One of the **most important standards** I will establish is that we should always add multiples of the period to represent *all* solutions. So the answer to cos(x) = ½ should be x = 60° + 360°n or x = -60° + 360°n. This is really important because when we get an equation like cos(2x+ 4°) = ½, we can set up 60° + 360°n and then just subtract 4° and divide by 2 to get the answer. This format will keep us organized.

I start by giving students the worksheet with the three example problems and letting them get through as much as they can with their tables. Ten to fifteen minutes is usually enough for them to get some progress and have something to contribute to our class discussion.

25 minutes

Once it is time to share, I will choose students who have begun each equation correctly. This may not mean that they have the correct answer, but they at least were performing the correct algebraic steps. For example, I will choose a student who isolated sin^{2}x for the first equation or one who knew to factor the third equation.

After that, I will lead the discussion for using inverses to find the value of the argument in each equation. It is important to think out loud and **demonstrate the thought process** to find all solutions. For instance:

**My calculator gave me 57.7° as where the sine ratio is equal to sqrt(5/7).

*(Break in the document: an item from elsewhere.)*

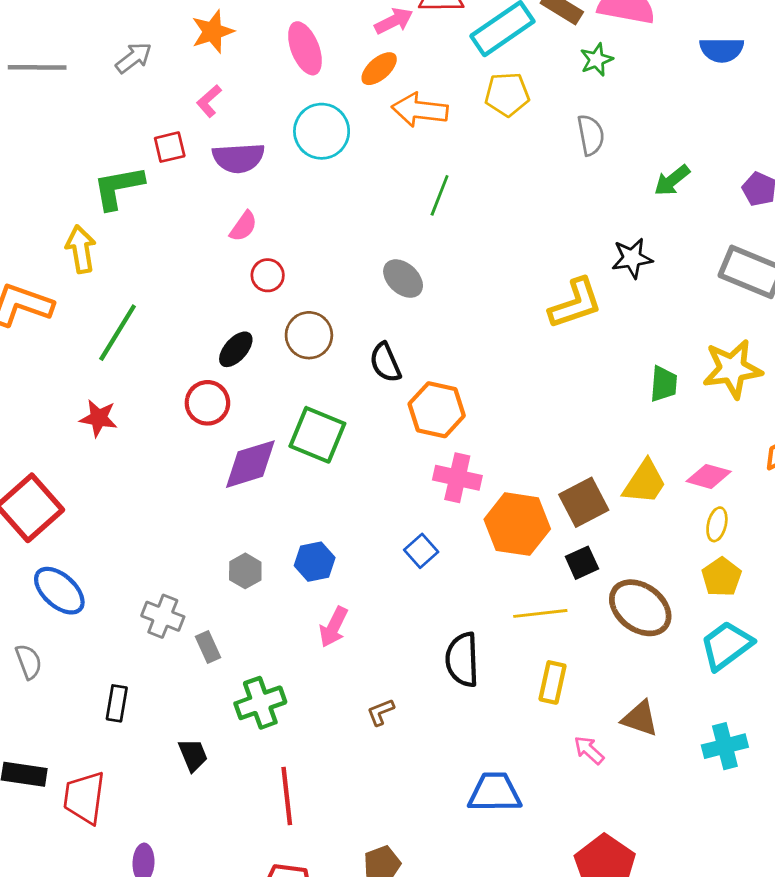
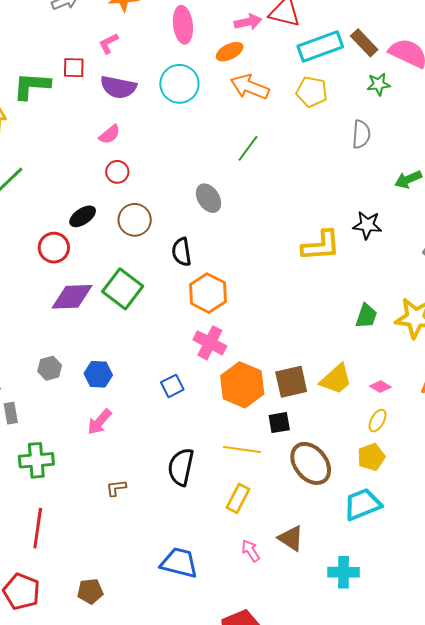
pink diamond: (709, 476) -> (380, 387), size x0.7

Sine is also positive in quadrant II, so I subtract 57.7° from 180° to get the other solution.**

Finding other solutions that your calculator does not give you is a big idea of this unit, so students are going to need to see how to do this.

Using a graph to analyze the solution set is also very important. I will go through this strategy for the first equation and use Desmos to show the solution set. With the graph, it is clear why there will be a new solution every 180°.

I can’t stress enough how important it is to** stay organized** while completing these equations. When students are getting the wrong answer, I often find that they are trying to do too much in their calculator or in their head and are missing solutions. Here is how I would go through the work for the second equation. You can specifically see the change from using cotangent to tangent, and then how I algebraically subtracted 7° after I set up an expression with multiples of the period.

10 minutes

At the end of this lesson, I really want to drive home the fact that there are an infinite number of solutions to these equations. I will ask "why do all of these equations have so many solutions?" to evoke responses. We can compare sin(x) = 1/2 to 3x + 5 = 19 to really hone in on the periodicity compared to the linearity. This is a **big idea** of trigonometric functions, so I want to make sure that students understand this. I discuss this closing in this video.

At this point, I will usually assign a few homework problems from the textbook in order to give some practice with solving equations.